─── Entries supplied ───

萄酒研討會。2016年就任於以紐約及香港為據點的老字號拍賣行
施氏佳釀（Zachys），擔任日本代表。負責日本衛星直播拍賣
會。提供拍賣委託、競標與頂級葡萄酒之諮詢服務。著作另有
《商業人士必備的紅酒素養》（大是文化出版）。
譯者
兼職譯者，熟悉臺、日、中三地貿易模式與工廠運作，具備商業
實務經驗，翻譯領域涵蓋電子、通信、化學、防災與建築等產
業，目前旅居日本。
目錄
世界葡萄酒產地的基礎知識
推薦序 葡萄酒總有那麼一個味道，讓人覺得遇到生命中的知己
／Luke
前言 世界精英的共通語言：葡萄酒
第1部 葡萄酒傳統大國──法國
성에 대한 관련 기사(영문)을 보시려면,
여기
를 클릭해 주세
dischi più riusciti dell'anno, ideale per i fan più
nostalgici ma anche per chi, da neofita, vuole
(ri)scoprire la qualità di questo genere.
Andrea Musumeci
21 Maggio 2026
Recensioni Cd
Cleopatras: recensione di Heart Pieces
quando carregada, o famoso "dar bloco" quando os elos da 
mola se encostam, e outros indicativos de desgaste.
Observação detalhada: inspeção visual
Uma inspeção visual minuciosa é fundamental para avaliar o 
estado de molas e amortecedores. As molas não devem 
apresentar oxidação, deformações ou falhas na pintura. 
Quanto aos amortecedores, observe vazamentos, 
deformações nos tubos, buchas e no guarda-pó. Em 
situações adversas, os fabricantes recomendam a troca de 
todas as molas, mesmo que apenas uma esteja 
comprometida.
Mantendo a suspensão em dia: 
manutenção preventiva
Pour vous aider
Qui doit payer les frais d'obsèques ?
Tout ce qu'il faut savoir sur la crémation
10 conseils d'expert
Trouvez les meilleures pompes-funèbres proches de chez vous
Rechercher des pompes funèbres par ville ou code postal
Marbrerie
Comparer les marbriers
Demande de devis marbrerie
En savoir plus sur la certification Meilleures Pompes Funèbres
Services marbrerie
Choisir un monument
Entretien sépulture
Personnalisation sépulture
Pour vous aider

───

Exercise: Print out the listing in full, exactly as it appears.

Task output:
萄酒研討會。2016年就任於以紐約及香港為據點的老字號拍賣行
施氏佳釀（Zachys），擔任日本代表。負責日本衛星直播拍賣
會。提供拍賣委託、競標與頂級葡萄酒之諮詢服務。著作另有
《商業人士必備的紅酒素養》（大是文化出版）。
譯者
兼職譯者，熟悉臺、日、中三地貿易模式與工廠運作，具備商業
實務經驗，翻譯領域涵蓋電子、通信、化學、防災與建築等產
業，目前旅居日本。
目錄
世界葡萄酒產地的基礎知識
推薦序 葡萄酒總有那麼一個味道，讓人覺得遇到生命中的知己
／Luke
前言 世界精英的共通語言：葡萄酒
第1部 葡萄酒傳統大國──法國
성에 대한 관련 기사(영문)을 보시려면,
여기
를 클릭해 주세
dischi più riusciti dell'anno, ideale per i fan più
nostalgici ma anche per chi, da neofita, vuole
(ri)scoprire la qualità di questo genere.
Andrea Musumeci
21 Maggio 2026
Recensioni Cd
Cleopatras: recensione di Heart Pieces
quando carregada, o famoso "dar bloco" quando os elos da 
mola se encostam, e outros indicativos de desgaste.
Observação detalhada: inspeção visual
Uma inspeção visual minuciosa é fundamental para avaliar o 
estado de molas e amortecedores. As molas não devem 
apresentar oxidação, deformações ou falhas na pintura. 
Quanto aos amortecedores, observe vazamentos, 
deformações nos tubos, buchas e no guarda-pó. Em 
situações adversas, os fabricantes recomendam a troca de 
todas as molas, mesmo que apenas uma esteja 
comprometida.
Mantendo a suspensão em dia: 
manutenção preventiva
Pour vous aider
Qui doit payer les frais d'obsèques ?
Tout ce qu'il faut savoir sur la crémation
10 conseils d'expert
Trouvez les meilleures pompes-funèbres proches de chez vous
Rechercher des pompes funèbres par ville ou code postal
Marbrerie
Comparer les marbriers
Demande de devis marbrerie
En savoir plus sur la certification Meilleures Pompes Funèbres
Services marbrerie
Choisir un monument
Entretien sépulture
Personnalisation sépulture
Pour vous aider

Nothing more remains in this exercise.